(Transcribed page contents)

>>>

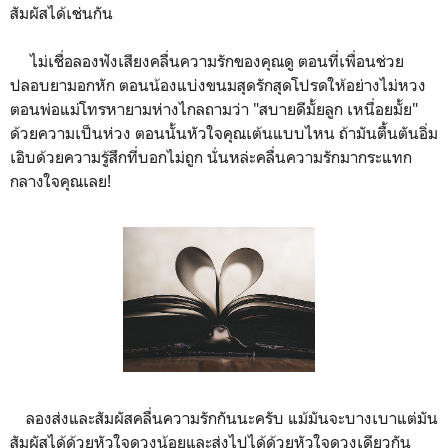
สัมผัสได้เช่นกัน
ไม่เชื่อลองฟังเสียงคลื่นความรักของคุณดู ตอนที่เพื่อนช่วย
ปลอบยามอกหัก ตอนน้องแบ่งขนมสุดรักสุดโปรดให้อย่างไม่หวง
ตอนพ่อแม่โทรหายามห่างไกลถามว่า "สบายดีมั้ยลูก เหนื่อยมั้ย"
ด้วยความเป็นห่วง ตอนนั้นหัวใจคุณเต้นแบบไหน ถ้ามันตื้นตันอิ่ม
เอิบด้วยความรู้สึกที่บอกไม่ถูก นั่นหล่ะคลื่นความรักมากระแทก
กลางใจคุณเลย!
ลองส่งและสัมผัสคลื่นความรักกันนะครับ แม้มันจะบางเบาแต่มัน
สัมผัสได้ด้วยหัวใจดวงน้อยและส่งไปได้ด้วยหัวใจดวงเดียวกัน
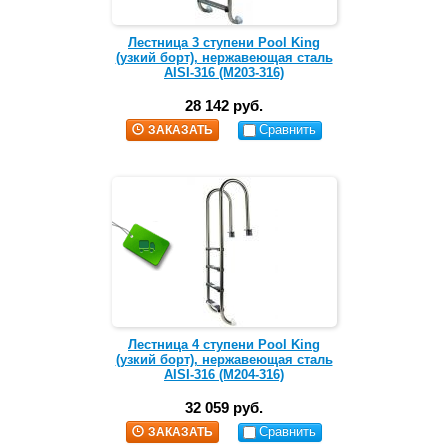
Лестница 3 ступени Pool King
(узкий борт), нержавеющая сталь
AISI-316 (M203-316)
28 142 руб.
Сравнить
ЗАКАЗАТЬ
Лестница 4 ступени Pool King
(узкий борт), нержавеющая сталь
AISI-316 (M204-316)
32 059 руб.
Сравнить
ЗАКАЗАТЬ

<<<
>>>

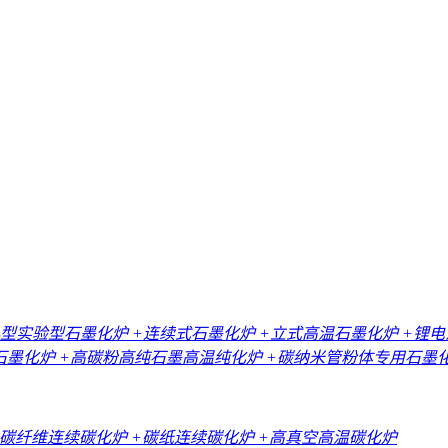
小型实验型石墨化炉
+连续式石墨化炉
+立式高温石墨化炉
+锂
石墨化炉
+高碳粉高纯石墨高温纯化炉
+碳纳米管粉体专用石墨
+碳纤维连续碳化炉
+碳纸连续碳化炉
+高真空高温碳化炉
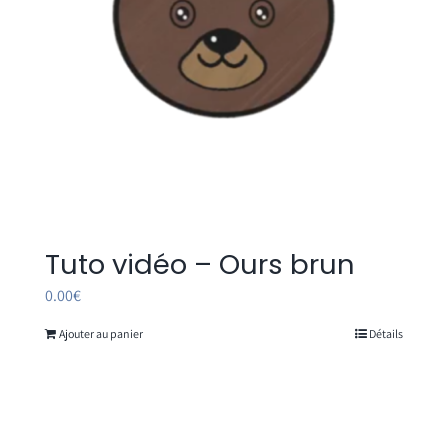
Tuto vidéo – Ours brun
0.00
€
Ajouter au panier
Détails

<<<
>>>

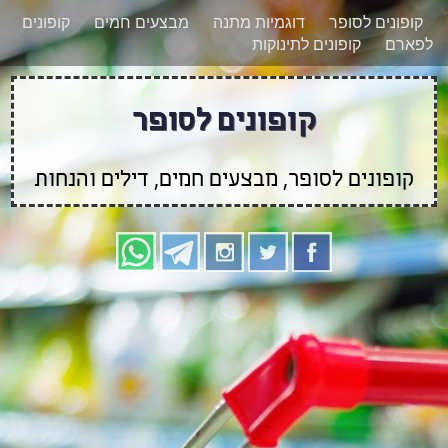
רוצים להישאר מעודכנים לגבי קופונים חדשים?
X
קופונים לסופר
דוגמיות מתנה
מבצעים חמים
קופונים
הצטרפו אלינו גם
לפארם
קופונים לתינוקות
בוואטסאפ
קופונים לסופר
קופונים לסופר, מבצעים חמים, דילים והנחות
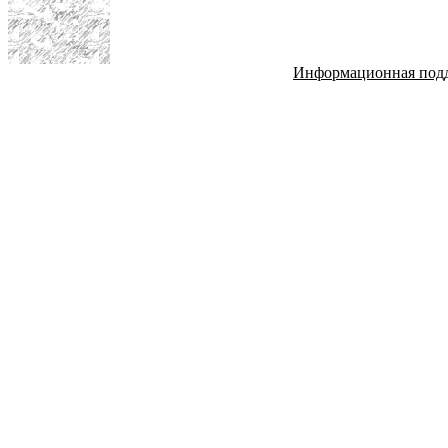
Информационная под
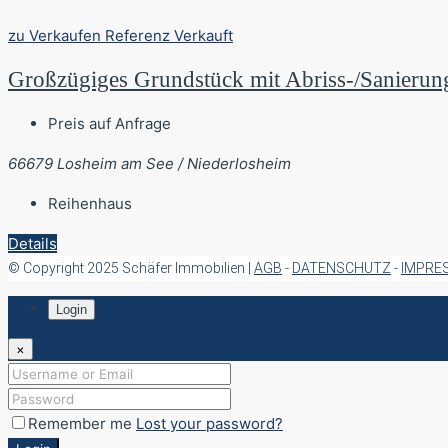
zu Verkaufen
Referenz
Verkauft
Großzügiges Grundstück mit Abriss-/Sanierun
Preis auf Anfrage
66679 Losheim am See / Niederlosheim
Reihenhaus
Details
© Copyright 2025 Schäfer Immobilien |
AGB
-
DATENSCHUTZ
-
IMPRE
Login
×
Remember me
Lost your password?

<<<

**WHAT NEEDS TO BE DONE:** In the records above, find the lines holding "קופונים". Copy each one.

**OUTPUT BELOW:**
רוצים להישאר מעודכנים לגבי קופונים חדשים?
קופונים לסופר
קופונים
קופונים לתינוקות
קופונים לסופר
קופונים לסופר, מבצעים חמים, דילים והנחות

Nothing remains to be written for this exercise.